III/Données cliniques au 03.04.2017 :
d’une activité physique trop importante
A l’examen neurologique des membres inférieurs, on ne retrouve aucun signe en faveur d’un conflit radiculaire ou tronculaire déficitaire.
[…]
IV/ Discussion :
A la lumière des faits que Mr F.________ n’a pas souffert de lombalgies auparavant l’accident du 05 décembre 2016 et la forte corrélation anatomo-clinique, on en déduit que les douleurs de Mr F.________ au 03.04.2017 sont des douleurs résiduelles de l’accident du 05.12.2016.
En effet, les facteurs aggravants des douleurs sont strictement mécaniques et ne correspondent en aucun point à des douleurs psychosomatiques ou des douleurs lombaires ayant une autre origine que des séquelles de la lésion du 05.12.2016. Les zones douloureuses à la palpation correspondent exactement aux zones de lésions à l’IRM et ces douleurs séquellaires sont fréquentes après des lésions discales traumatiques. L’origine dégénérative de douleurs actuelles ne peut être retenue étant donné le manque d’antécédent de lombalgies ainsi que le caractère davantage traumatique et inflammatoire des lésions que dégénératives. En effet, une déchirure annulaire isolée sur un disque globalement sain et en bonne santé de même qu’une hernie minimale mais inflammatoire sans être associée à des lésions ostéophytiques ou une diminution de l’espace intervertébral ne peuvent raisonnablement pas être associées étiologiquement à des lésions dégénératives.

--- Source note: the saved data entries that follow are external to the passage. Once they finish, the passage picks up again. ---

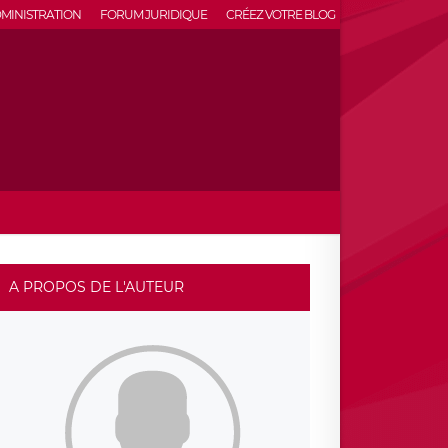
MINISTRATION
FORUM JURIDIQUE
CRÉEZ VOTRE BLOG
A PROPOS DE L'AUTEUR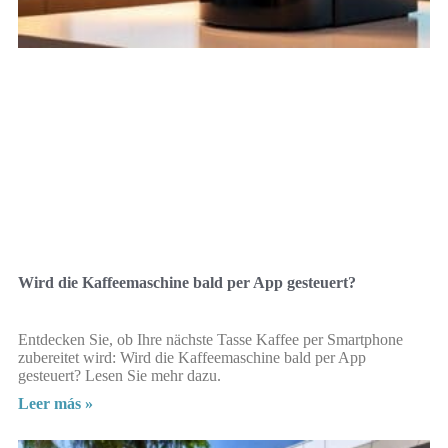
Wird die Kaffeemaschine bald per App gesteuert?
Entdecken Sie, ob Ihre nächste Tasse Kaffee per Smartphone
zubereitet wird: Wird die Kaffeemaschine bald per App
gesteuert? Lesen Sie mehr dazu.
Leer más »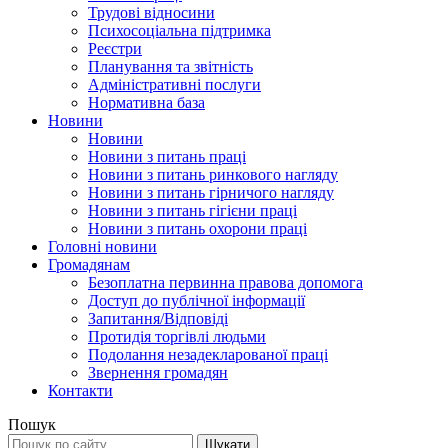
Трудові відносини
Психосоціальна підтримка
Реєстри
Планування та звітність
Адміністративні послуги
Нормативна база
Новини
Новини
Новини з питань праці
Новини з питань ринкового нагляду
Новини з питань гірничого нагляду
Новини з питань гігієни праці
Новини з питань охорони праці
Головні новини
Громадянам
Безоплатна первинна правова допомога
Доступ до публічної інформації
Запитання/Відповіді
Протидія торгівлі людьми
Подолання незадекларованої праці
Звернення громадян
Контакти
Пошук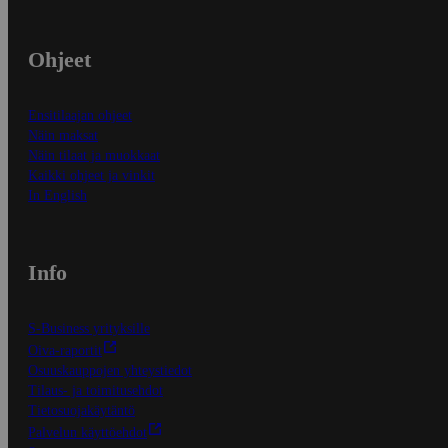
Ohjeet
Ensitilaajan ohjeet
Näin maksat
Näin tilaat ja muokkaat
Kaikki ohjeet ja vinkit
In English
Info
S-Business yrityksille
Oiva-raportit
Osuuskauppojen yhteystiedot
Tilaus- ja toimitusehdot
Tietosuojakäytäntö
Palvelun käyttöehdot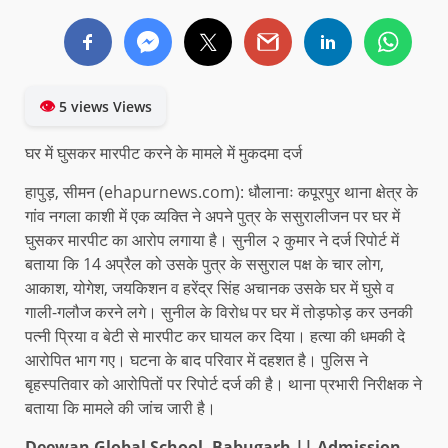
👁
5 views Views
घर में घुसकर मारपीट करने के मामले में मुकदमा दर्ज
हापुड़, सीमन (ehapurnews.com): धौलानाः कपूरपुर थाना क्षेत्र के
गांव नगला काशी में एक व्यक्ति ने अपने पुत्र के ससुरालीजन पर घर में
घुसकर मारपीट का आरोप लगाया है। सुनील २ कुमार ने दर्ज रिपोर्ट में
बताया कि 14 अप्रैल को उसके पुत्र के ससुराल पक्ष के चार लोग,
आकाश, योगेश, जयकिशन व हरेंद्र सिंह अचानक उसके घर में घुसे व
गाली-गलौज करने लगे। सुनील के विरोध पर घर में तोड़फोड़ कर उनकी
पत्नी प्रिया व बेटी से मारपीट कर घायल कर दिया। हत्या की धमकी दे
आरोपित भाग गए। घटना के बाद परिवार में दहशत है। पुलिस ने
बृहस्पतिवार को आरोपितों पर रिपोर्ट दर्ज की है। थाना प्रभारी निरीक्षक ने
बताया कि मामले की जांच जारी है।
Deewan Global School, Babugarh || Admission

Nous sommes plutôt face à une double composante, des lésions traumatiques sur un terrain dégénératif. J’ajouterais que les recherches scientifiques n’ont montré aucune corrélation entre les lésions dégénératives et la douleur sauf en cas de Modic Change de type 1 ce qui n’est pas le cas chez ce patient […].
Les tissus mous étant superficiels, le drainage lymphatique est plus rapide et il est normal que des lésions contusionnelles/œdémateuses ne soient plus visibles. Les lésions discales obéissent à une physiologique de récupération totalement différente. Pour rappel, le temps de cicatrisation moyen d’une lésion discale dans un environnement favorable est de 6 semaines à 6 mois. Au vu des grandes proportions du patient, il est normal que son temps de cicatrisation normal se situe davantage vers le haut de la fourchette temporelle de récupération. Une fois de plus, son poids et sa grandeur associés au poids du carton sortent Mr F.________ des normes de la physique des analyses de risques traditionnelles et un traumatisme tel qu’une simple chute avec un carton ont aisément pu créer ses lésions, pas tant lors de l’impact au sol mais lors du réflexe moteur de tentative d’évitement de la chute.
Le second rapport du 21 avril 2017 Dr P.________, médecin praticien, produit par l’assuré mentionnait notamment les éléments suivants :
Je rappellerai simplement qu’en date du 7 [recte : 5] décembre 2016, dans le cadre d’un déménagement, le patient avait présenté un premier épisode de lombalgies assez sévère avec une impotence fonctionnelle majeure. Cet épisode avait pris plusieurs semaines à céder avec un traitement symptomatologique bien conduit et de la physiothérapie.
Vous aviez alors réalisé un bilan IRM qui avait montré une discopathie étagée avec une hernie discale L5-S1 droite avec un conflit radiculaire S1, qui ne correspondait pas à la clinique évoquée par le patient.
Dans les suites, l’évolution avait été favorable.
Vous me l’aviez adressé donc le 20 février 2017 pour une récidive de cette symptomatologie douloureuse.
Mon examen clinique n’avait pas permis de mettre en évidence un déficit sensitivomoteur. Les réflexes ostéo-tendineux étaient perçus, il n’y avait pas de réelle systématisation neurologique.
Le patient présentait des douleurs lombaires en barre à type lumbago avec des contractures majeures des muscles paravertébraux.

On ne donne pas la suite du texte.